I forget sometimes. I forget to be good. I am five and have been playing with my sisters. I think that I am good, but I am not, for some reason I don’t know, I am not. My dad is yelling. He is yelling at me and headed for the door. I know he is going to cut a switch. I know because he has done this before. I grab the book. I stuff it in the back of my shorts. I can’t breathe. I can’t breathe, and I can’t find a place to hide. Where can I hide? Panic. I run screaming, book in my shorts, under the table. He will see me here. I know. He always does, but there is no place else. My mother sits in her chair while my dad cuts a branch from a tree. She picks at her lip, shakes her head, looks at the floor. I am screaming for her to help me. Don’t let him! Don’t let him! Don’t let him do it!! I am screaming and panicked and can’t make it stop. I feel the switch hit my bare legs. I feel it hit again. He doesn’t hit the book. I can’t run. He holds my arm so that I can’t run. I can’t get away. I can only wait, screaming, sobbing. My legs burn. They sting. My face is red and soaked from tears. I can’t get my breath. I take in globs of air, but can’t get my breath. I know that I am not a bad girl, but maybe I am not as good as I think. My mother sits in her chair, picking at her lip, looking at the floor. Why does she not stop him? Why does she not help?
It wasn’t always the switch. Sometimes it was the belt. Sometimes it was the shoe. My mother would hold up her shoe and ask, “Do you want some of THIS?” I wonder what child would ever look and say, “Yes. Yes. Hit me with that thing. Hit me hard so I learn my lesson.” I learned to stay quiet, to keep my opinions to myself, to be strong and brave and silent when I didn’t want to be strong and brave and silent. When the madness starts, quell the panic, HIDE. That is the plan.
Well. I have had enough of that plan. I have had enough of hiding, of keeping my thoughts to myself lest they bother or offend, of not speaking my mind for fear of attack.
I am witness now to a village at odds. It bothers me to no end. We refuse to help each other, to support and love and care for each other. We look the other way and say “It’s not my problem. I take care of my own.” The assumption is that the one in need of help is not trying, not working, is lazy and selfish. I know a young mother. She is single with two babies. She used to be married with two babies but decided she didn’t much care for being beaten by her husband, didn’t want to chance those babies being on the receiving end of that abuse. She now is a single mother with two young children. She takes classes to make a better life. She takes classes and raises her babies and makes a better way with no car and no family, with sketchy day care, fighting to keep those babies out of the hands of that poor example of a father. She moves forward every day even while forces push her back. Where she finds her strength, her smile, her positivity, I have no idea.

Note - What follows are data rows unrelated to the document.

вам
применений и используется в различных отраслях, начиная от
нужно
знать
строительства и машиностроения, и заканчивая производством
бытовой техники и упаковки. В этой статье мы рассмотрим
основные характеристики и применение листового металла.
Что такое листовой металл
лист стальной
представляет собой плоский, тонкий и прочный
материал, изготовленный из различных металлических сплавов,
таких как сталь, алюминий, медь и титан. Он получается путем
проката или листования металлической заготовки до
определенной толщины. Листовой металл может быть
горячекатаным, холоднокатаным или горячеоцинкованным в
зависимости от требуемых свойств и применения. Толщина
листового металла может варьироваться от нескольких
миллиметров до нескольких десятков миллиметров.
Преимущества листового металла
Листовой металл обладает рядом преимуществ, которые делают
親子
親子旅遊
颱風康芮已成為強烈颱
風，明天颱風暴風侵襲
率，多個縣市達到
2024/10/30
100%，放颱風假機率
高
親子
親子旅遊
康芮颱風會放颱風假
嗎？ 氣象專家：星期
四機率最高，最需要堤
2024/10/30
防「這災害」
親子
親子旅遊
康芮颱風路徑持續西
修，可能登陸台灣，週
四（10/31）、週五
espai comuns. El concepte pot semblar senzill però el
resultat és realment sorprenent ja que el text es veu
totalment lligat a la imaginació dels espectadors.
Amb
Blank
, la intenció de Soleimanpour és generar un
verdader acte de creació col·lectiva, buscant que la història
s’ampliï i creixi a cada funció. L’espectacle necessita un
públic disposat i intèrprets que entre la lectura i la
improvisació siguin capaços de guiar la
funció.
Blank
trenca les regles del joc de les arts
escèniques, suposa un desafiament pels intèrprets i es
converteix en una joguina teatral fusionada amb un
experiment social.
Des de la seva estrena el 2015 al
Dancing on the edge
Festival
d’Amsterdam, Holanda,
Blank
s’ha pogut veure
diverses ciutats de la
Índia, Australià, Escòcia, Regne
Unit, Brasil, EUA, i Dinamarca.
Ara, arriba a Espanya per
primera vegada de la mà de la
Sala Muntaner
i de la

This is what I think. One day those babies will be out in society. They will either be productive, contributing members, sharing their time and talent and gifts, or they will be young, single mothers struggling to raise THEIR babies, struggling perhaps to make a life after leaving a husband who beats them, a husband who after beating them, fights for the right to keep the babies, to raise those babies in an environment of abuse and neglect. “It’s not my problem. I take care of my own.” No. I would say you’re not taking care of your own. Taking care of your own would be realizing that YOUR world is impacted by THEIR world. We do not live in isolation, coexisting simply with our OWN. We live together as a family, as a unit, as a community. That baby you are so eager to pass off as someone else’s responsibility may just save your life one day when you are rolled into the emergency room. She may, IF she is given that opportunity, IF someone has made a difference in her life, IF someone stepped in to help a young mother in need.
Don’t sit back in your chair and complain about the so-called dregs of society when you have done nothing to help break that cycle. I know it’s an evil thought, but sometimes when I hear talk of how these individuals are clueless and selfish and lazy, sometimes I wish that life on you. I wish YOU were that mother trying to raise those babies on five thousand a year, with no car and no family and no insurance, trying to make a difference for her children, trying make a better life, trying to break a cycle. I wish YOU were that mother. Then you would see how amazing she really is.